START RECORDS TO USE
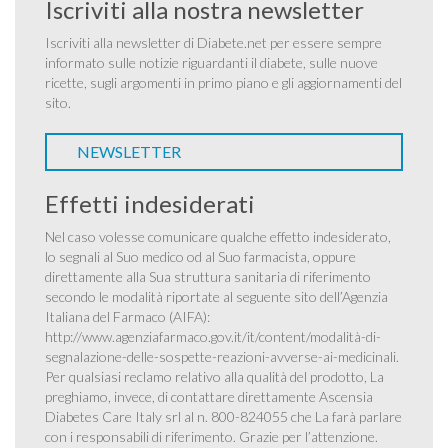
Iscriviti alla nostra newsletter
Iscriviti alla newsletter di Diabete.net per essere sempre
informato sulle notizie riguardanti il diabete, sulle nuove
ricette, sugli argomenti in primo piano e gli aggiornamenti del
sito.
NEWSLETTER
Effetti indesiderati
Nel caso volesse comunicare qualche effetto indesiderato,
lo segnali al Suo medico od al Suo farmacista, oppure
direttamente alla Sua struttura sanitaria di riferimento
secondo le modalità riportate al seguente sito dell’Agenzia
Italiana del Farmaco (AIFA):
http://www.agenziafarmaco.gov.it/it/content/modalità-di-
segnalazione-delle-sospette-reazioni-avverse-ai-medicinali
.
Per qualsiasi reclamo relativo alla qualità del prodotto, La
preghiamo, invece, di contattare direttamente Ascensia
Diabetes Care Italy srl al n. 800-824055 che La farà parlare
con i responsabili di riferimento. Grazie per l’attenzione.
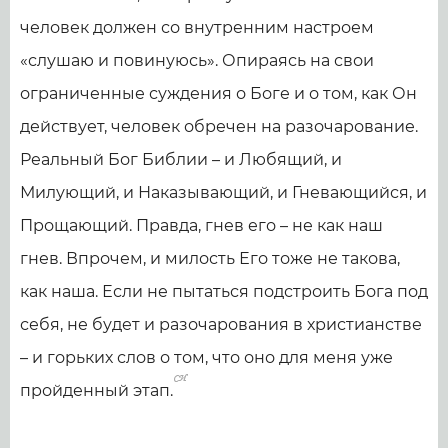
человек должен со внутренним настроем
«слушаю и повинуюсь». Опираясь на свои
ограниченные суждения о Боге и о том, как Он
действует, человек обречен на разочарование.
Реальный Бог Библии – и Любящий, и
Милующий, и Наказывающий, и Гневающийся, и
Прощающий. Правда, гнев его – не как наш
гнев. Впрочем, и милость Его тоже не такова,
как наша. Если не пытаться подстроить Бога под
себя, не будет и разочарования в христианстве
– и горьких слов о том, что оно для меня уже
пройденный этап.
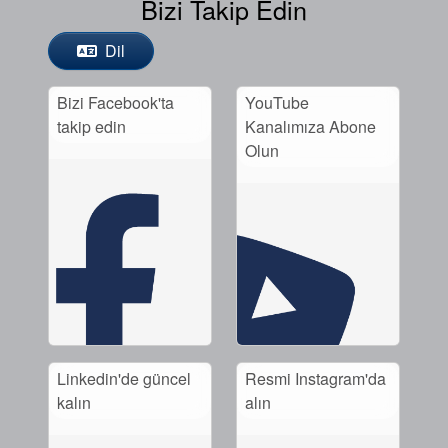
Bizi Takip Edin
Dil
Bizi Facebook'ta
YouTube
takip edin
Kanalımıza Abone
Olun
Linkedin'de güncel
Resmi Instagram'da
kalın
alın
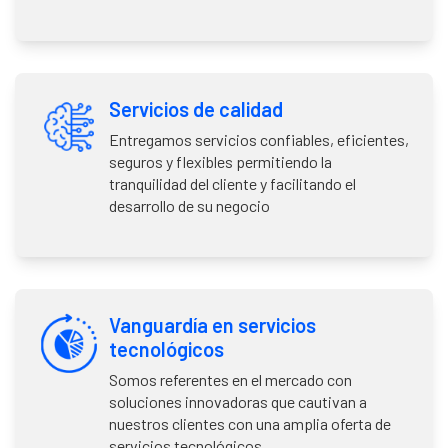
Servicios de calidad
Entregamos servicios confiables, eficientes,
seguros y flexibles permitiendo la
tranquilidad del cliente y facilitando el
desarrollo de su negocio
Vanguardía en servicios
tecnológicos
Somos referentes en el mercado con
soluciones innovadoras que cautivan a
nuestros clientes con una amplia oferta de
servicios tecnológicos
END RECORDS TO USE
→ INSTRUCTIONS TO FOLLOW
The lines from the one containing "Опираясь на свои" to the end of the material must be output exactly, both ends included; no picture may appear.

→ OUTPUT BELOW
«слушаю и повинуюсь». Опираясь на свои
ограниченные суждения о Боге и о том, как Он
действует, человек обречен на разочарование.
Реальный Бог Библии – и Любящий, и
Милующий, и Наказывающий, и Гневающийся, и
Прощающий. Правда, гнев его – не как наш
гнев. Впрочем, и милость Его тоже не такова,
как наша. Если не пытаться подстроить Бога под
себя, не будет и разочарования в христианстве
– и горьких слов о том, что оно для меня уже
пройденный этап.
Bizi Takip Edin
Dil
Bizi Facebook'ta
YouTube
takip edin
Kanalımıza Abone
Olun
Linkedin'de güncel
Resmi Instagram'da
kalın
alın
Servicios de calidad
Entregamos servicios confiables, eficientes,
seguros y flexibles permitiendo la
tranquilidad del cliente y facilitando el
desarrollo de su negocio
Vanguardía en servicios
tecnológicos
Somos referentes en el mercado con
soluciones innovadoras que cautivan a
nuestros clientes con una amplia oferta de
servicios tecnológicos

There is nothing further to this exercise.